Exercise prompt =
Restate word for word the lines of the records below, starting at the line that contains "anhand von zeittypischen" and ending at the line that contains "Forschung ins Haus.", with both of those lines included and nothing else.

Stored dataset items:
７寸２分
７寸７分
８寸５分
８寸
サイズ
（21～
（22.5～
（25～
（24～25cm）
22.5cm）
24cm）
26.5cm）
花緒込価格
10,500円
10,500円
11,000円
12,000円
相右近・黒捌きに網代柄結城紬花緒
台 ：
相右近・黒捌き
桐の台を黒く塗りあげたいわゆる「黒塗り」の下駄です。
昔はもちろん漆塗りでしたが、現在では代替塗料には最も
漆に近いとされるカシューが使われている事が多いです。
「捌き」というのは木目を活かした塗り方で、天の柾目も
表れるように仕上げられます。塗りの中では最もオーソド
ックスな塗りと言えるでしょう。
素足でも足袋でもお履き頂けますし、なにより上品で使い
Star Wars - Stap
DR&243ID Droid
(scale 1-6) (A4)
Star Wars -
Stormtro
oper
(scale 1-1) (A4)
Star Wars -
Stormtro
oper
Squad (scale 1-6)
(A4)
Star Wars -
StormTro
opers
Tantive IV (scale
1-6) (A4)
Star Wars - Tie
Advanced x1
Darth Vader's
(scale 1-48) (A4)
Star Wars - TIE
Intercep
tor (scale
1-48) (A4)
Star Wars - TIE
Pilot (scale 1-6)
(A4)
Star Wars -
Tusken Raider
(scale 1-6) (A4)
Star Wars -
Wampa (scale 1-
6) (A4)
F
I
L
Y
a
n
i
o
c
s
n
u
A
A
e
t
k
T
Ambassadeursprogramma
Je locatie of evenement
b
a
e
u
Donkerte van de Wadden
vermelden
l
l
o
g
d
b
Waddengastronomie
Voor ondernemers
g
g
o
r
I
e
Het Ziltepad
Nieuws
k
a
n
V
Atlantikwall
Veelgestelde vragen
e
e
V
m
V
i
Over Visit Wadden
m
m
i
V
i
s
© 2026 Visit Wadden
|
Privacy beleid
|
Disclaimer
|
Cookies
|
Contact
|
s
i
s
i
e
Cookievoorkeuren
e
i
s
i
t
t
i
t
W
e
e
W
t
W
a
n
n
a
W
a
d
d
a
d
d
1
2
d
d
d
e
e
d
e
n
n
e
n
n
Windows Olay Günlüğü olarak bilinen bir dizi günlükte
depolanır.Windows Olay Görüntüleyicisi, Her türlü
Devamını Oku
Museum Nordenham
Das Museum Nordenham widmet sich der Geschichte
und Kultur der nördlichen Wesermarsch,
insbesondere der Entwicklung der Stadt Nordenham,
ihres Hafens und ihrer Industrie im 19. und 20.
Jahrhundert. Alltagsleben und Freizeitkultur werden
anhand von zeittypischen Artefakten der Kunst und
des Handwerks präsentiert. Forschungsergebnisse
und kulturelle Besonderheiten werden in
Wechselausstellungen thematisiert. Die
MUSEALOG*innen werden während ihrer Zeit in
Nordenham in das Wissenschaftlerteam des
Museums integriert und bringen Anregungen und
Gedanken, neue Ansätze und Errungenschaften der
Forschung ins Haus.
...
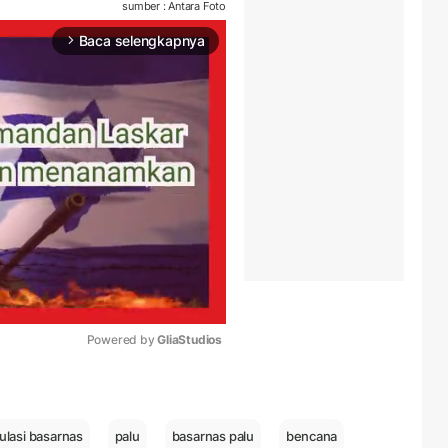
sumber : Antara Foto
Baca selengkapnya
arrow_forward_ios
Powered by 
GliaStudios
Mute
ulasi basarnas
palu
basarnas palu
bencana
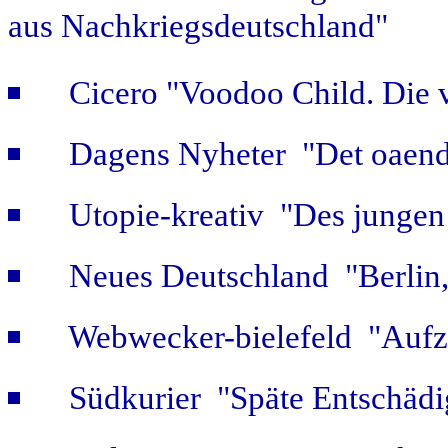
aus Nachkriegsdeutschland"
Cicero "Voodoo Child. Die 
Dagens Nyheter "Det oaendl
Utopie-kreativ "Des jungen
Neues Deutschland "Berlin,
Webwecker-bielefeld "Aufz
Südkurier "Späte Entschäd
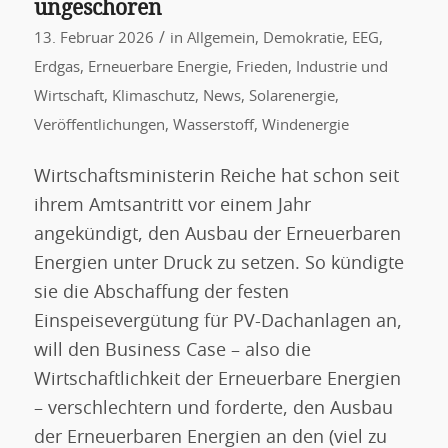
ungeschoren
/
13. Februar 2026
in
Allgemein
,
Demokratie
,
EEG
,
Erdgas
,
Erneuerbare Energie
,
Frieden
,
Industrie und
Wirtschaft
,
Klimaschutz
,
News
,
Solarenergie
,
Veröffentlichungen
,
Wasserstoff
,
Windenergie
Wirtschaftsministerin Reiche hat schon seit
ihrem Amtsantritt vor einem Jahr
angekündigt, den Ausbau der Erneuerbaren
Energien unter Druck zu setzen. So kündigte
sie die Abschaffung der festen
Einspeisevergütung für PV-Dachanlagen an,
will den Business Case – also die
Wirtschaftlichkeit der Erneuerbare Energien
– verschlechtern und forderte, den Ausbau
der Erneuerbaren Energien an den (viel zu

Output below =
anhand von zeittypischen Artefakten der Kunst und
des Handwerks präsentiert. Forschungsergebnisse
und kulturelle Besonderheiten werden in
Wechselausstellungen thematisiert. Die
MUSEALOG*innen werden während ihrer Zeit in
Nordenham in das Wissenschaftlerteam des
Museums integriert und bringen Anregungen und
Gedanken, neue Ansätze und Errungenschaften der
Forschung ins Haus.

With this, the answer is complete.